Let’s start by learning how to do a line plot. An informative line plot for this data would be to plot the average APGAR score for each by gestation period. Our intution would tell us that premature babies would have a lower APGAR score. Let’s see if this is correct. To check this, we first need to calculate the mean APGAR score for each of the levels of gestation period. We use the aggregate command to do this (aggregate is similar to a pivot table in Excel):

apgar<-aggregate(APGAR5~ESTGEST,data=births,mean)

Line charts are created with the function plot(x, y, type=) where x and y are numeric vectors of (x,y) points to connect. type= can take the following values:

type description
p points
l lines
o overplotted points and lines
b, c points (empty if “c”) joined by lines
s, S stair steps
h histogram-like vertical lines
n does not produce any points or lines

The points( ) function adds information to a graph. It can not produce a graph on its own. Usually it follows a plot(x, y) command that produces a graph.

Let’s plot the APGAR data:

plot(apgar$ESTGEST,apgar$APGAR5)

plot of chunk unnamed-chunk-3

This is generally what we expect, except we see there may be some errors with the data. Note that we have one data point with a gestation of 100 weeks. This would mean that the woman carried the baby for close to 25 months, which we assume is impossible. Let’s delete this data point and replot it. We also seem to have some bad data at the lower end of the spectrum. This is saying that we have a very healthy baby born at 12 weeks of gestation. This is also impossible.

apgar.sub<-subset(apgar,ESTGEST<60 & ESTGEST>17)
plot(apgar.sub$ESTGEST,apgar.sub$APGAR5)

plot of chunk unnamed-chunk-4

Now let’s dress up our plot:

plot(apgar.sub$ESTGEST,apgar.sub$APGAR5,type="l",col="blue",xlab="Estimated Gestation",ylab="APGARS",main="Mean APGARS vs.
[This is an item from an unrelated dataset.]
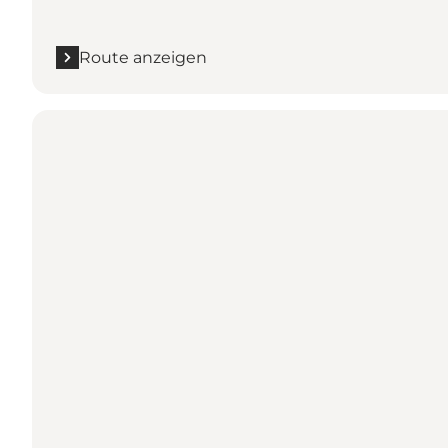
Route anzeigen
Gestation")

plot of chunk unnamed-chunk-5

Now let’s explore weight gain as a function of age:

wt<-aggregate(WTGAIN~MAGER,data=births,mean)
plot(wt$MAGER,wt$WTGAIN,type="l",col="red",xlab="Age",ylab="Weight Gain",main="Weight Gain vs. Age")
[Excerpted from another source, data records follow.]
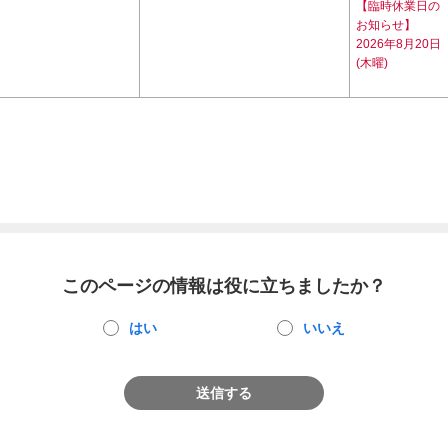
【臨時休業日の
お知らせ】
2026年8月20日
(木曜)
このページの情報は役に立ちましたか？
はい
いいえ
送信する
plot of chunk unnamed-chunk-6

Bar Plot

Next we’ll use a barplot to explore month of birth. Remember that we use the table command inside of the barplot command:

barplot(table(births$DOB_MM))

plot of chunk unnamed-chunk-7

Looks like we have a peak in late summer. Let’s dress ths plot up a bit:

barplot(table(births$DOB_MM),col=rainbow(12),main="Number of Births by Month")
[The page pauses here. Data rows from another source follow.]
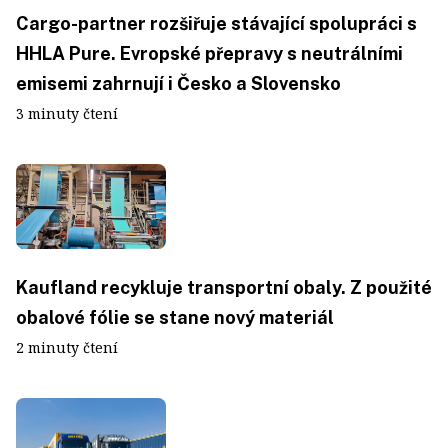
Cargo-partner rozšiřuje stávající spolupráci s
HHLA Pure. Evropské přepravy s neutrálními
emisemi zahrnují i Česko a Slovensko
3 minuty čtení
Kaufland recykluje transportní obaly. Z použité
obalové fólie se stane nový materiál
2 minuty čtení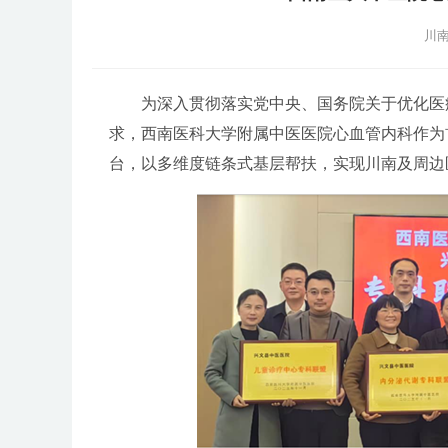
川南
为深入贯彻落实党中央、国务院关于优化医疗
求，西南医科大学附属中医医院心血管内科作为
台，以多维度链条式基层帮扶，实现川南及周边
plot of chunk unnamed-chunk-8

Note that the rainbow(12) command grabs 12 colors from a rainbow palette. A similar palette is the heat.colors palette:

barplot(table(births$DOB_MM),col=heat.colors(12),main="Number of Births by Month")

plot of chunk unnamed-chunk-9

Now let’s see if births happen a certain day of the week:

barplot(table(births$DOB_WK),col=rainbow(12),main="Number of Births by Month")

plot of chunk unnamed-chunk-10

It looks like babies are generally not born on weekends.

Pie Plot

Here’s how to make a pie plot of the gender of the newborn babies:

pie(table(births$SEX),main="Gender of Newborn",col=c("red","blue"))